LETTER | City Council, It's not your fault, but you can fix it

The following letter was sent to the City of Kirkland on July 10th

Re:  ZON11-00042 BN-Res Market

Dear City Leaders:
For nearly a year and a half, the organization that has come to be known as "STOP", has been lobbying on behalf of the future of Kirkland to rationalize residential development on our Commercial zones, especially the BN zones. Your predecessor city fathers and mothers developed our Comprehensive Plan with a lot of thought and planning. STOP and the "red shirt folks" simply want that vision and foresight implemented in our Zoning Code. That's why it's called "STOP: Support The Ordinances and Plans.
It appears to those of us who have watched this drama play out that no one on either the Planning Commission or the Council has found any reason to strongly support the type of ultra-high density proposed development that current zoning oversights appear to allow. What support there may be is that of "Well, we made our bed and now we have to lie in it," or "I don't like the situation, but I don't like the alternatives either." Not a soul on the PC or Council is a cheerleader for where we're headed with this. We commend you for that. And we recognize the difficult position in which this places the City.
  • We are entitled to be "project specific" because the BN zone on Lake Street was the only available BN zone in the City at the time a specific developer proposal was submitted to the City. Pre-annexation, that proposal and BN zones were synonymous. Post-annexation, a wider application is appropriate, but has not yet been addressed.
  • We have emphasized the incompatibility with the surrounding zoning and existing development.

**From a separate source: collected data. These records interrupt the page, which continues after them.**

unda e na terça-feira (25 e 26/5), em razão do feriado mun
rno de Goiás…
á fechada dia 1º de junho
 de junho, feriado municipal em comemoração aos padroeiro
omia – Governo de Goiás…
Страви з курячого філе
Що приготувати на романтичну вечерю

  • We have lobbied for the rights of existing property owners for predictability and the stability of the neighborhood that the Comp Plan promises.

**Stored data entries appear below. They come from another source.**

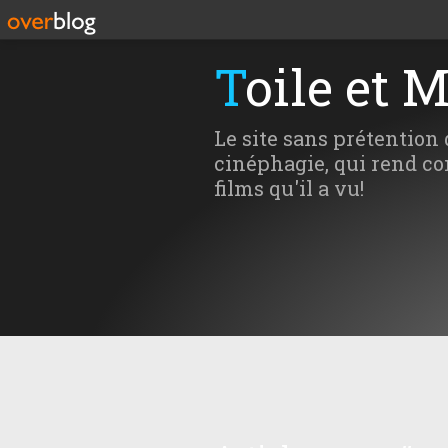
Toile et 
Le site sans prétention 
cinéphagie, qui rend co
films qu'il a vu!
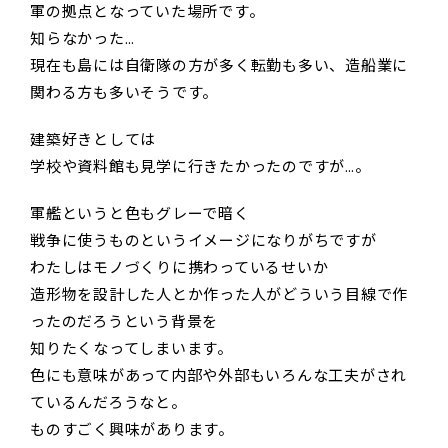
軍の拠点となっていた場所です。
知らなかった…
現在も島には自衛隊の方が多く転勤も多い、造船業に
関わる方も多いそうです。
建築好きとしては
学校や資料館も見学に行きたかったのですが…。
軍艦というと色もグレーで暗く
戦争に使うものというイメージになりがちですが
わたしはモノづくりに携わっているせいか
造形物を設計した人とか作った人がどういう目線で作
ったのだろうという背景を
知りたくなってしまいます。
色にも意味があって内部や外部もいろんな工夫がされ
ているんだろうなと。
ものすごく興味があります。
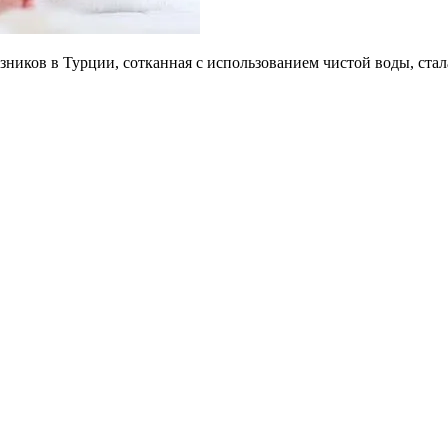
зников в Турции, сотканная с использованием чистой воды, ст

  • We have argued that overly intense development is a traffic safety issue, especially with Lake Washington Boulevard being Kirkland's most-used pedestrian and bicycle venue.
  • We have shown that, with regard to the Lake Street proposal, the developer was adequately forewarned of a likely residential density limit of 12 units per acre, and competing language in the Comp Plan and Zoning Code, and that "the  most restrictive provision applies."
  • We have pointed out that the more recently implemented Lakeview Neighborhood Plan foresaw a similar problem on the Kidd Valley block and addressed it with a residential density cap, on a block in an already more commercialized area.
  • We have asked for "Neighborhood Business" to mean what it says, and not mean "build as many apartments as you can squeeze on the property." (Or to acknowledge that this is a farcical anachronism in Zoning due to decades old prior uses, and make the entire parcel residential.)
  • We have supported increased density IN THE PROPER LOCATIONS, and have given examples of where this has been done appropriately and well here in Kirkland.
Also, were we having our City's zoning challenged by a local, well-known and respected developer with a track record in Kirkland (or anywhere, for that matter!), we would likely be a bit more understanding. But that's not the case. And since there are hundreds of Kirkland citizens - local, well-known, and hopefully respected - who have signed on to protect our Boulevard, their position deserves high level, preferential consideration.
We fully understand how tough this issue is for everyone charged with making these decisions, but that's one of the challenges of being a civic leader. Please don't be swayed by developer threats. We made a mistake. It's not your fault. But you can fix it. Please do.